Pew Research on Americans’ attitudes to China

In a newly published survey, the Pew Research Institute is looking into how Americans view China. The outcome at first glance seems unsurprising: Americans are increasingly skeptical of China, and are concerned about China across a number of different dimensions. But when you look more closely at the numbers you cannot but notice something interesting, and it has to do with what kind of concern this is.

This chart, looking at the republican / democratic divide is a case in point:

The structure of bipartisan agreement on how to handle China is oriented around the issue of human rights, not about any real threat from China to the US. We can simplify and tease out the narrative here: The US thinks of itself as a democracy responsible to speak up on and deal with human rights issues, and not as an empire about to be replaced by a rising China.

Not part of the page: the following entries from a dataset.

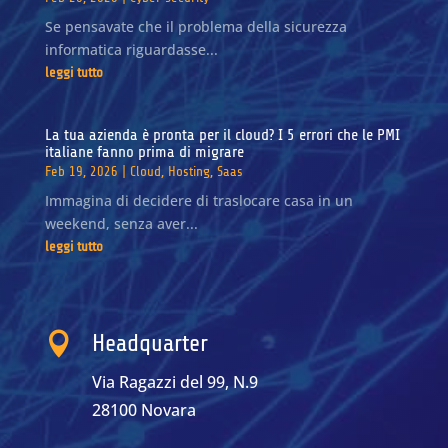
Se pensavate che il problema della sicurezza
informatica riguardasse...
leggi tutto
La tua azienda è pronta per il cloud? I 5 errori che le PMI
italiane fanno prima di migrare
Feb 19, 2026
|
Cloud
,
Hosting
,
Saas
Immagina di decidere di traslocare casa in un
weekend, senza aver...
leggi tutto

Headquarter
Via Ragazzi del 99, N.9
28100 Novara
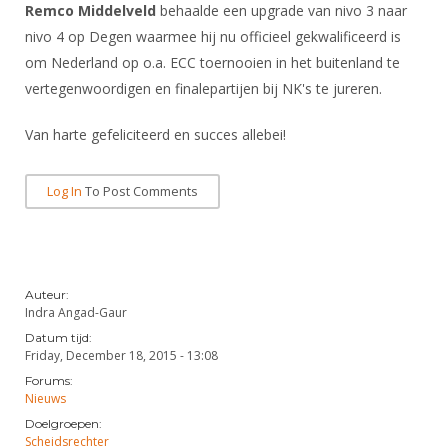
DBT
Nieuws
Website
Remco Middelveld
behaalde een upgrade van nivo 3 naar
Organisatie
NK organiseren
Ranglijsten
Brassardsysteem
nivo 4 op Degen waarmee hij nu officieel gekwalificeerd is
FBT
Gebruiksvoorwaarden
Bestuur
om Nederland op o.a. ECC toernooien in het buitenland te
Inschrijven
SBT
Handleiding
Voor coaches en leraren
vertegenwoordigen en finalepartijen bij NK's te jureren.
Commissies
Reglementen
Talentontwikkeling
Historie
Nieuws
Ereleden
Van harte gefeliciteerd en succes allebei!
Materiaal
Nationale opleidingen
Leden van Verdiensten
Atletencommissie
Schermpaspoort
Log In
To Post Comments
Internationale opleidingen
Vacatures
Rolstoelschermen
Internationale Titeltoernooien
Opleidingen
Bondsbureau
Internationale aanmeldingen
Wedstrijdkalender
Leraar
Contact
Auteur:
KNAS Keurmerk
Indra Angad-Gaur
Voor scheidsrechters
Medewerkers
NK's
Datum tijd:
Friday, December 18, 2015 - 13:08
Nieuws
Samenwerking
JPT
Forums:
Scheidsrechterslijst
Formulieren
Nieuws
JEC
Doelgroepen:
Scheidsrechter Documentatie
Scheidsrechter
Veteranenwedstrijden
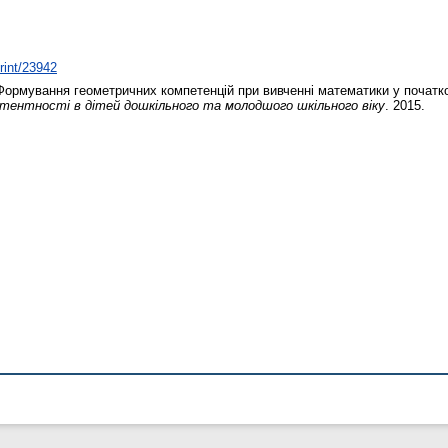
print/23942
ормування геометричних компетенцій при вивченні математики у початко
тентності в дітей дошкільного та молодшого шкільного віку
. 2015.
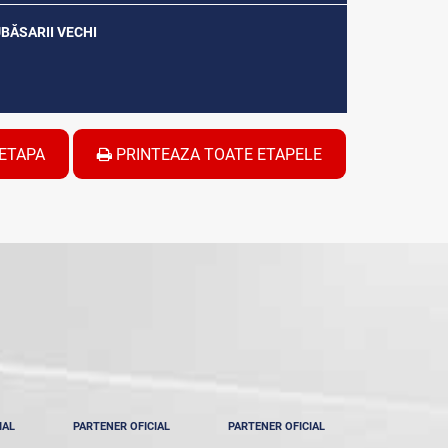
UBĂSARII VECHI
ETAPA
PRINTEAZA TOATE ETAPELE
IAL
PARTENER OFICIAL
PARTENER OFICIAL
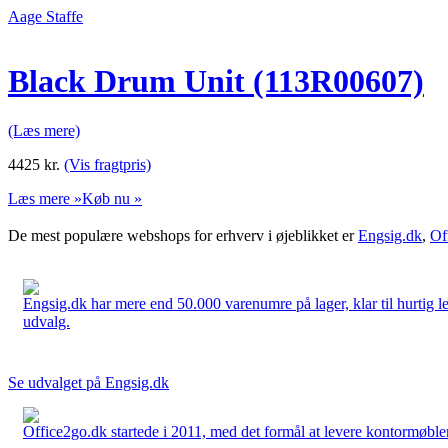
Aage Staffe
Black Drum Unit (113R00607)
(Læs mere)
4425
kr.
(Vis fragtpris)
Læs mere »
Køb nu »
De mest populære webshops for erhverv i øjeblikket er
Engsig.dk
,
Of
Engsig.dk har mere end 50.000 varenumre på lager, klar til hurtig lev
udvalg.
Se udvalget på Engsig.dk
Office2go.dk startede i 2011, med det formål at levere kontormøbler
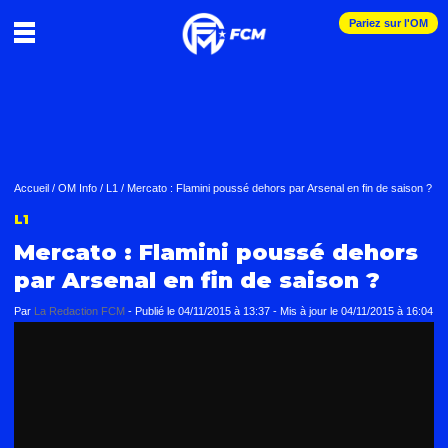
Pariez sur l'OM
Accueil
/
OM Info
/
L1
/
Mercato : Flamini poussé dehors par Arsenal en fin de saison ?
L1
Mercato : Flamini poussé dehors
par Arsenal en fin de saison ?
Par
La Redaction FCM
-
Publié le
04/11/2015 à 13:37
- Mis à jour le
04/11/2015 à 16:04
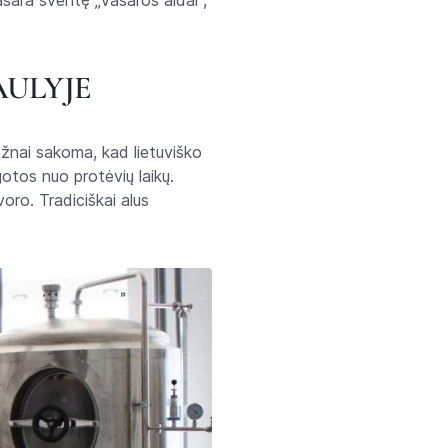
asara šventę „Vasaros aidai“,
AULYJE
Dažnai sakoma, kad lietuviško
gotos nuo protėvių laikų.
voro. Tradiciškai alus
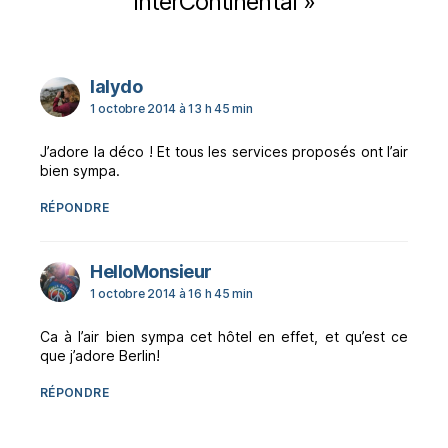
InterContinental »
dit :
lalydo
1 octobre 2014 à 13 h 45 min
J’adore la déco ! Et tous les services proposés ont l’air
bien sympa.
RÉPONDRE
dit :
HelloMonsieur
1 octobre 2014 à 16 h 45 min
Ca à l’air bien sympa cet hôtel en effet, et qu’est ce
que j’adore Berlin!
RÉPONDRE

It would be very interesting to see what a similar survey in China would look like. Would Chinese be equally concerned with the US, and across what dimensions? The Chinese narrative is around the recovery from past humiliations and the rightful rise of China as a world power, I think, and this clash of narratives is likely to structure the relationship in important ways going forward.

Other interesting data that indicate the same thing:

The US-China relationship would look very different if the category “Threats” was the top one, and especially if the “China wants to be the most powerful country” trended to the top.

The NPR reported another interesting aspect of this – that Chinese trust in the state increases as US sentiment grows more negative. US negative views are consolidating the Chinese around their narrative.

In any geopolitical analysis the relationship between the US and China is one key aspect, and the way the two countries view each-other is an interesting way of cutting the data.